Posts: 2,080   +3,983
Does anyone have a definitive list of which services are (and are not) affected by this. I've seen lots of mass hysteria on other forums/articles where people are talking about losing access to various things that they've purchased such as music and apps - but has this actually been confirmed anywhere?

I would start seeking alternatives to gmail anyway: the precedent is clear and if they did so for business users with the suit it is done to eventually do it for all gmail consumer users as well: they'll probably be less aggressive and just shrink the inbox size greatly at first but it's not going to last free now that they know people have come to depend on their free services, they won't keep them free.
 

Revolution 11

Posts: 122   +156
I would start seeking alternatives to gmail anyway: the precedent is clear and if they did so for business users with the suit it is done to eventually do it for all gmail consumer users as well: they'll probably be less aggressive and just shrink the inbox size greatly at first but it's not going to last free now that they know people have come to depend on their free services, they won't keep them free.
The classic monopolist play.

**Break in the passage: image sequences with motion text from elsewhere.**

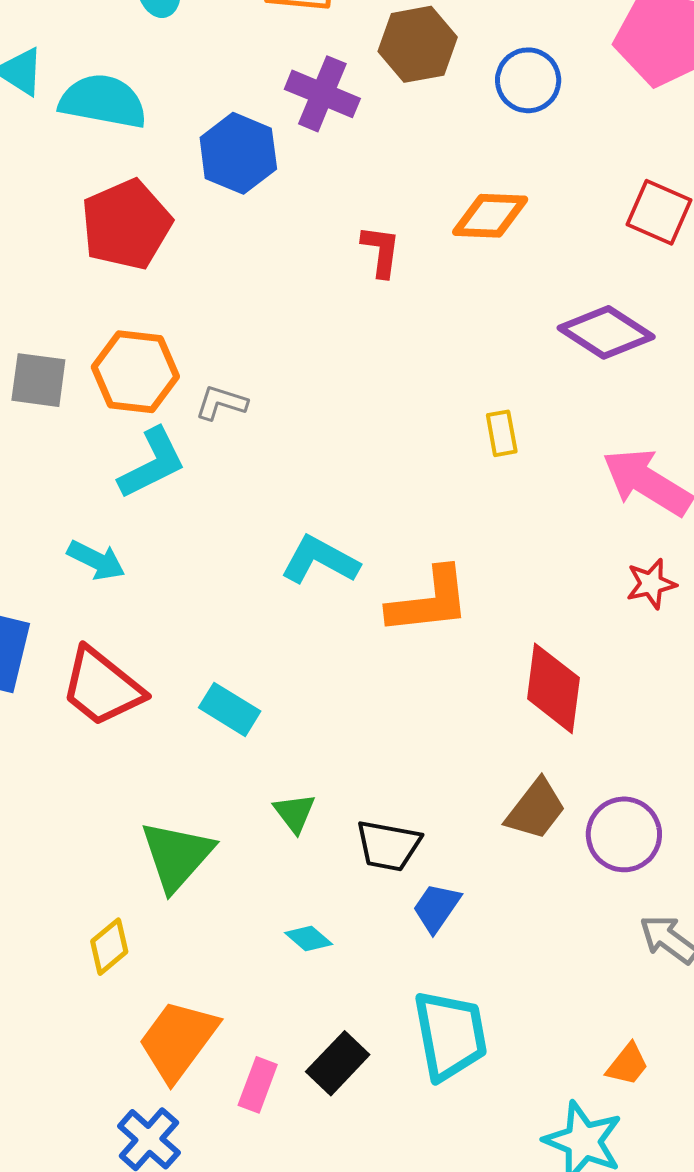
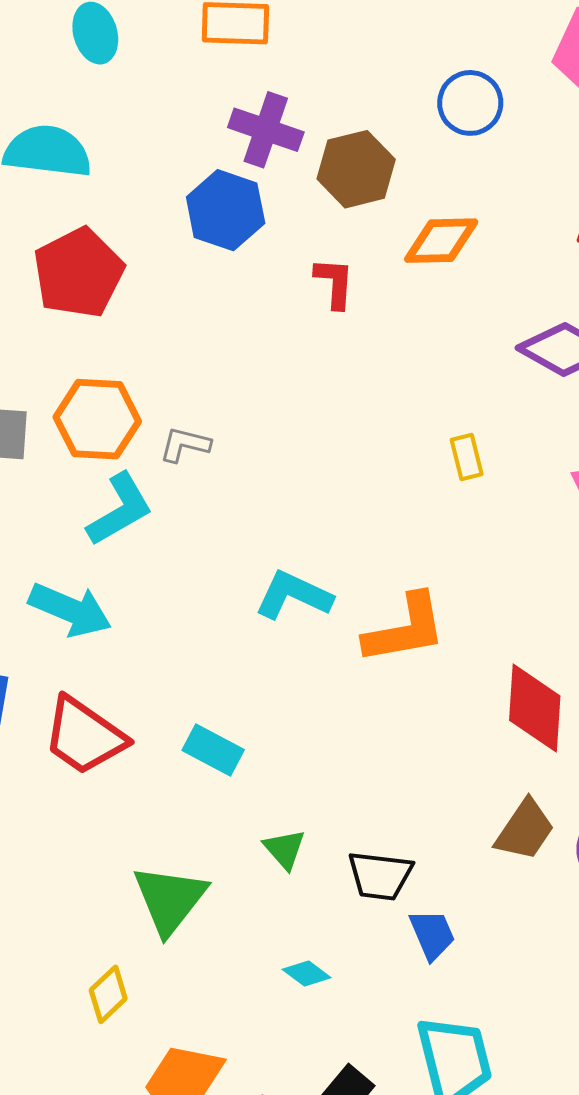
brown hexagon: (418, 44) -> (356, 169), moved
blue hexagon: (238, 153) -> (226, 210), moved
cyan arrow: (96, 560) -> (70, 610), size x1.4
blue trapezoid: (436, 908) -> (432, 934), turned 126

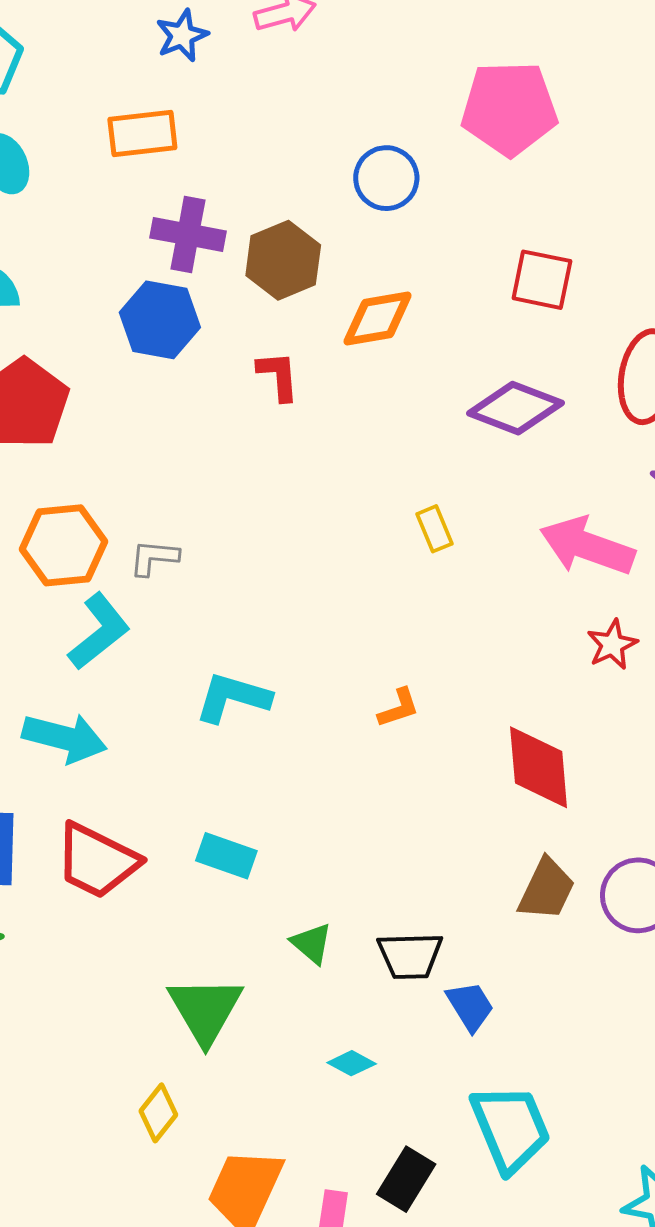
cyan L-shape: (293, 595) -> (233, 698), moved
orange L-shape: (405, 629) -> (399, 708), size x0.5

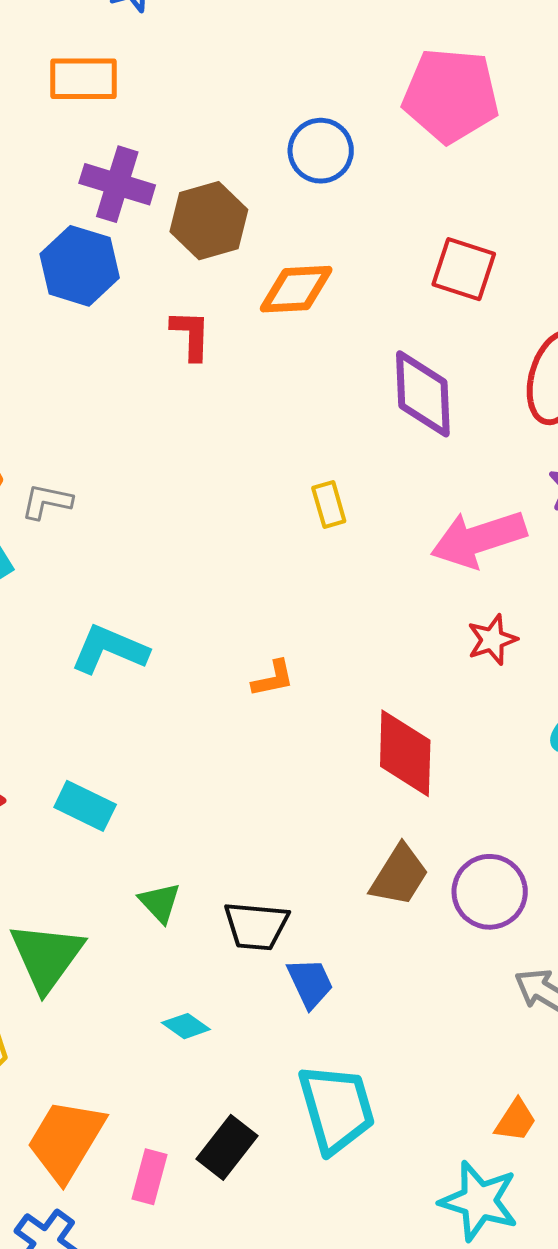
purple diamond: (515, 408) -> (423, 394), turned 60
pink arrow: (587, 546) -> (478, 539), turned -44

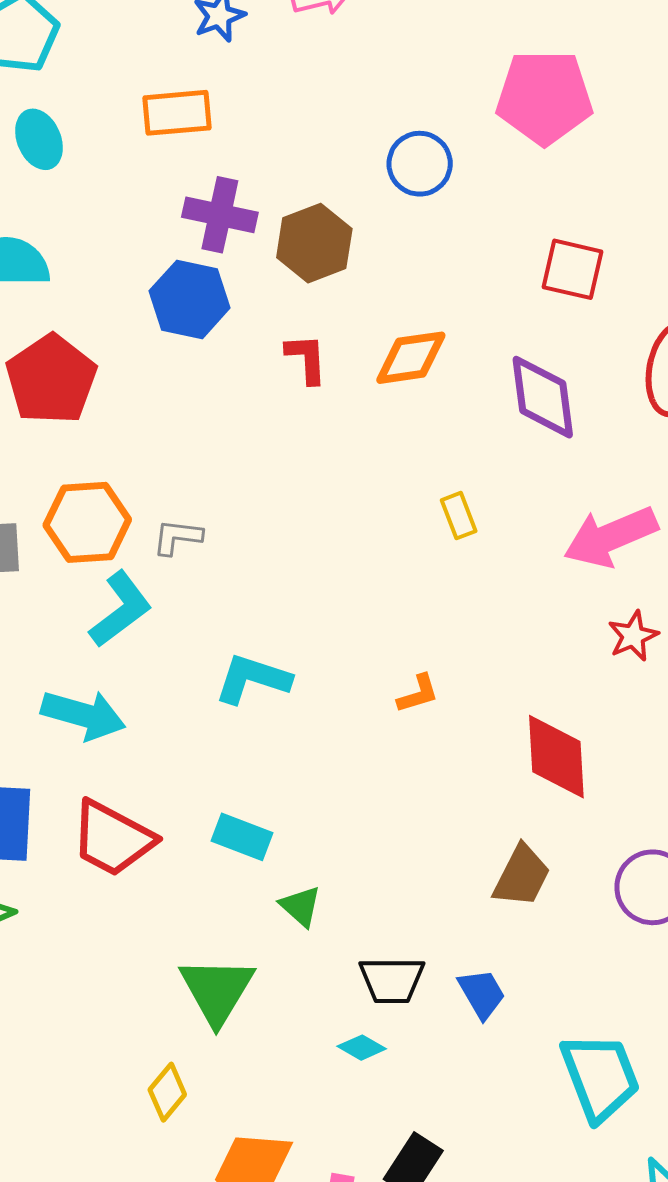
orange diamond: (296, 289) -> (411, 358), moved
brown trapezoid: (399, 875) -> (522, 876), moved
green triangle: (160, 903) -> (301, 906), moved
black trapezoid: (256, 926) -> (392, 980), moved
cyan trapezoid: (336, 1109) -> (600, 1077), moved

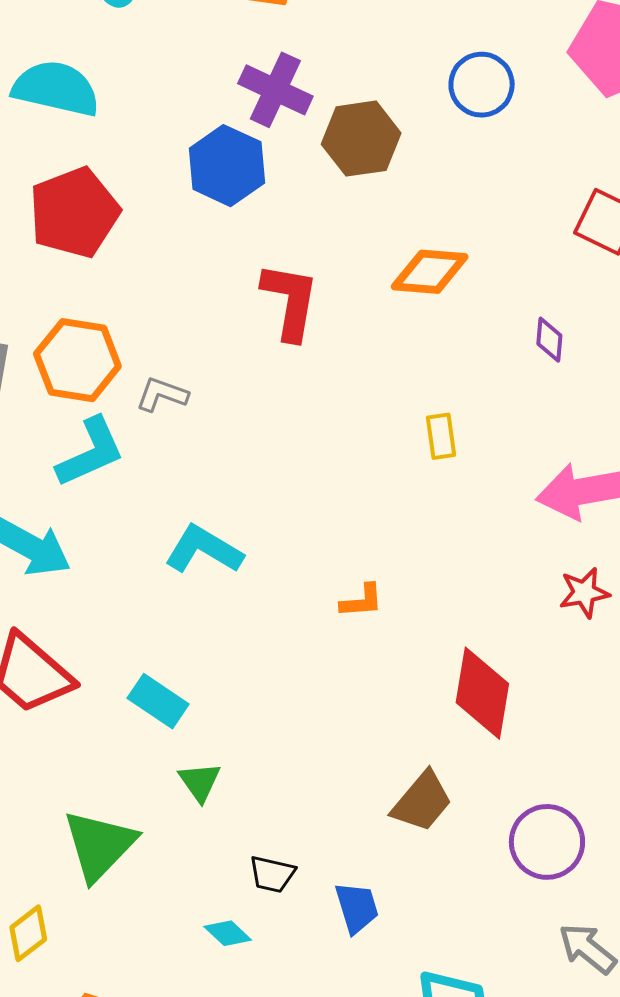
red L-shape: (306, 359) -> (290, 301), moved, size x1.5
purple diamond: (543, 397) -> (549, 340), size x0.5
black trapezoid: (392, 980) -> (272, 874), size x0.7

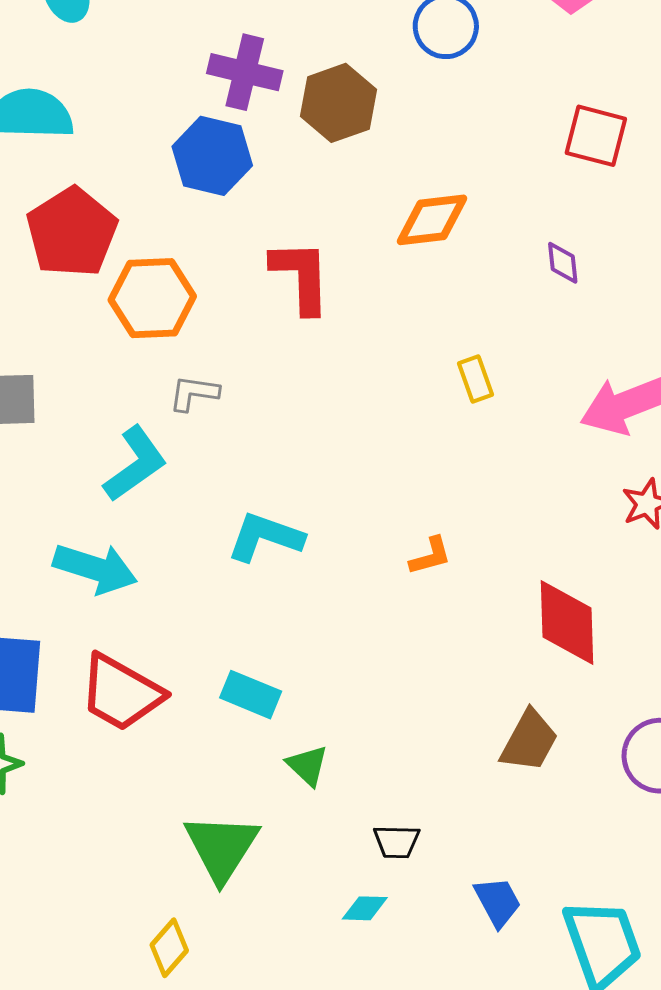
orange hexagon: (77, 360) -> (152, 298), moved
blue trapezoid: (357, 908) -> (498, 902), moved
cyan diamond: (228, 933) -> (365, 908), turned -30

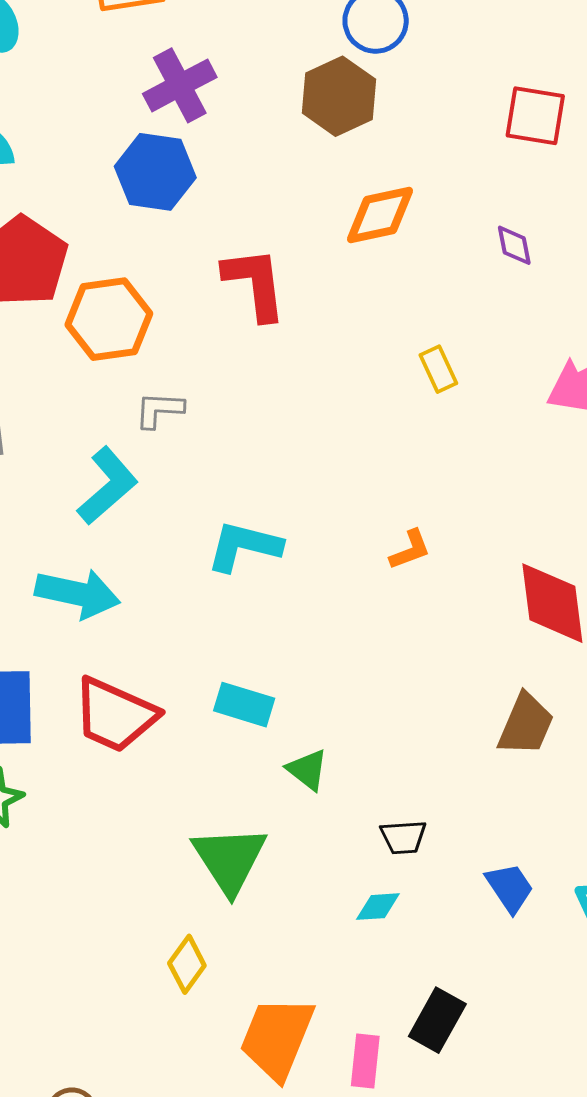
purple cross: (245, 72) -> (180, 85), turned -36
brown hexagon: (338, 103) -> (339, 96), moved

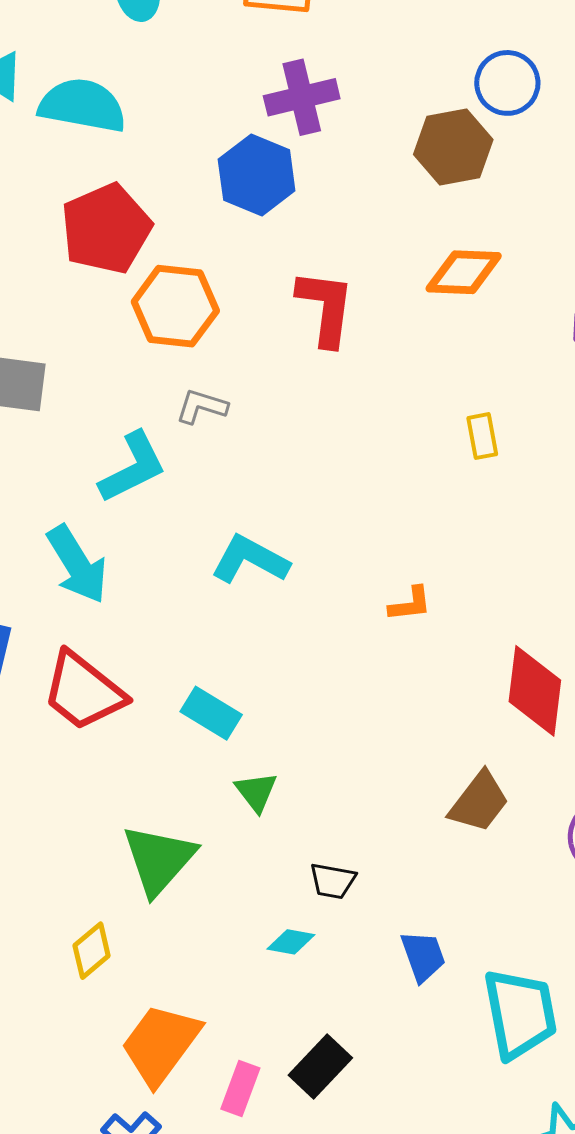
cyan arrow: (78, 594) -> (77, 564), turned 32

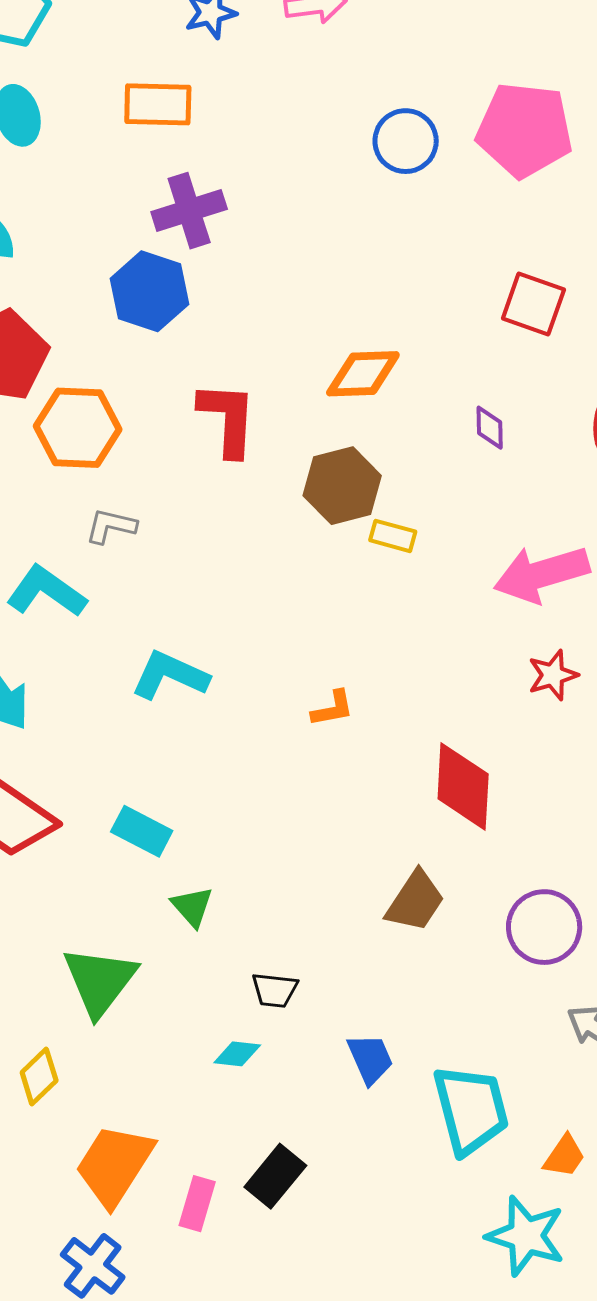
blue circle: (507, 83) -> (406, 141), moved
brown hexagon: (453, 147) -> (342, 486), moved
yellow rectangle: (482, 436) -> (393, 536), turned -60
cyan L-shape: (133, 467) -> (46, 592), turned -114

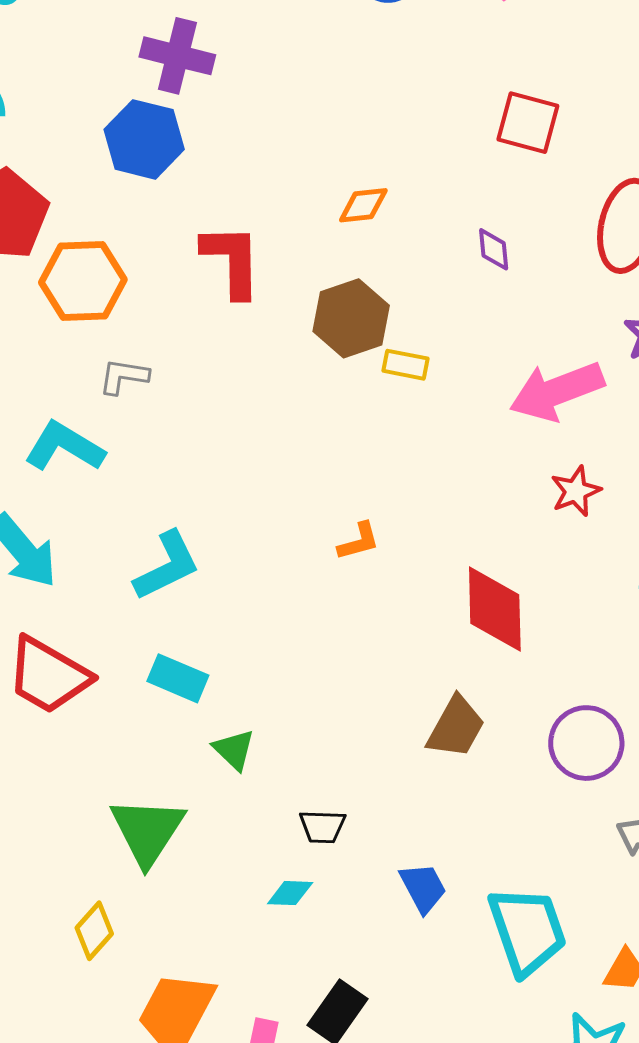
purple cross: (189, 211) -> (177, 56), turned 36
orange diamond: (363, 374) -> (363, 205), size x0.7
cyan L-shape: (170, 675) -> (167, 566), moved, turned 134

I am surprised it took Google this long. I would have expected something like this to happen at the latest by 2015.
 

dangh

Posts: 502   +771
The classic monopolist play. I am surprised it took Google this long. I would have expected something like this to happen at the latest by 2015.
bu bu bu but free market is always right and you have alternatives! /S
That is current state of market. Big companies after years of investment and undercutting, killing or buying compaetition are looking for manyfold increased return knowing there is not many places left for customer to move to.